- Page-level text extractions
⁂

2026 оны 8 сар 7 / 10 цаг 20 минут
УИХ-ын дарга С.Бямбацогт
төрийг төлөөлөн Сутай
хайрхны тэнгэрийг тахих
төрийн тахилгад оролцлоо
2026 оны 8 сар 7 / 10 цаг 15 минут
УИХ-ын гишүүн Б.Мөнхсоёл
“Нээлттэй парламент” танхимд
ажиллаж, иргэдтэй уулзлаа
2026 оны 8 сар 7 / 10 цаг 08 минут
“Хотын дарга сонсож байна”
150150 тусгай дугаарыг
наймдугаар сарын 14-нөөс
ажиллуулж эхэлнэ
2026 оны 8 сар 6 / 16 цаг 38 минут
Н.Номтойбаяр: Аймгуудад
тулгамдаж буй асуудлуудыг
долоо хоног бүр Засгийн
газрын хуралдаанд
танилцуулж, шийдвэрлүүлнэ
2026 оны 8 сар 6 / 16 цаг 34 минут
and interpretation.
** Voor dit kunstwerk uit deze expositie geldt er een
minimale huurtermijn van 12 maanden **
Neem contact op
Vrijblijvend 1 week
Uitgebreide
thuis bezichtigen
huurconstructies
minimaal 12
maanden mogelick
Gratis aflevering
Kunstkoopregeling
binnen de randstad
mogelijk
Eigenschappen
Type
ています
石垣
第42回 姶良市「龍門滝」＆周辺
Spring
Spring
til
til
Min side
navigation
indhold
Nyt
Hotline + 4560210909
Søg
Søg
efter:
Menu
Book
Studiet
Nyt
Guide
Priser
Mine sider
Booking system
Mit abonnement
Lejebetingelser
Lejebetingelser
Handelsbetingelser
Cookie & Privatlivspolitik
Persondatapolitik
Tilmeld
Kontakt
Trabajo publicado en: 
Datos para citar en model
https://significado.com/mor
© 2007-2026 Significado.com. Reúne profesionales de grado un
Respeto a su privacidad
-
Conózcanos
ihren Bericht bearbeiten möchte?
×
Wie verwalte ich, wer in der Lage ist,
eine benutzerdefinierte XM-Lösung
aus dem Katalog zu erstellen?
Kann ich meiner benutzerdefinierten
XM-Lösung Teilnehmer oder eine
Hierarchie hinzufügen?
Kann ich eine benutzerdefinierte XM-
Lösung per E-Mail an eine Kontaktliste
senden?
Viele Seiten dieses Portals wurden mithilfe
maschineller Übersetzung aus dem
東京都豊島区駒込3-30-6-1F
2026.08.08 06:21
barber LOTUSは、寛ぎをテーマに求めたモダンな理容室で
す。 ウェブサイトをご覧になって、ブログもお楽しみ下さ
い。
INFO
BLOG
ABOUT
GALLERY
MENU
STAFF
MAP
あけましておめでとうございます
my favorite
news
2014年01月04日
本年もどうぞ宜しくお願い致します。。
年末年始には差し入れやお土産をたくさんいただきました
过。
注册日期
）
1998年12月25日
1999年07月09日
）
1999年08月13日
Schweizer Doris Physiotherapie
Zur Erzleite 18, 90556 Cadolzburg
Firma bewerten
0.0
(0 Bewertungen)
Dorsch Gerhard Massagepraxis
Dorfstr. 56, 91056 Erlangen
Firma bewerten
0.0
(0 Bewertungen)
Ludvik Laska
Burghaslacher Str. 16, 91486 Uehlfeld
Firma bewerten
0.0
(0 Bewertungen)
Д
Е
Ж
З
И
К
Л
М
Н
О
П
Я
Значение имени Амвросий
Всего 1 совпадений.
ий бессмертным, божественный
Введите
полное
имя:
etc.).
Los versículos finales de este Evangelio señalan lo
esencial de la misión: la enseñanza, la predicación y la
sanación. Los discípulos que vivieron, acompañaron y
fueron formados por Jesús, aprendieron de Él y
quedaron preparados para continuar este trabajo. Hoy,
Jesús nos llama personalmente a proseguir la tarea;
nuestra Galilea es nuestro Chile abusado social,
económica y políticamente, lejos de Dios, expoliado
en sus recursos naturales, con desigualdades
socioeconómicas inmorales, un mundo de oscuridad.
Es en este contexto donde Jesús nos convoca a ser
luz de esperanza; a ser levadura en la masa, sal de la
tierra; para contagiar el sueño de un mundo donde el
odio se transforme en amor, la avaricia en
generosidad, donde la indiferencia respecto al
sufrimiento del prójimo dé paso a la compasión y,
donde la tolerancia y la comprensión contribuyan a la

⁂

- ACTIVITY
Give the number of lines in the records above that contain "дарга", with no other words.

- EXPECTED ANSWER
2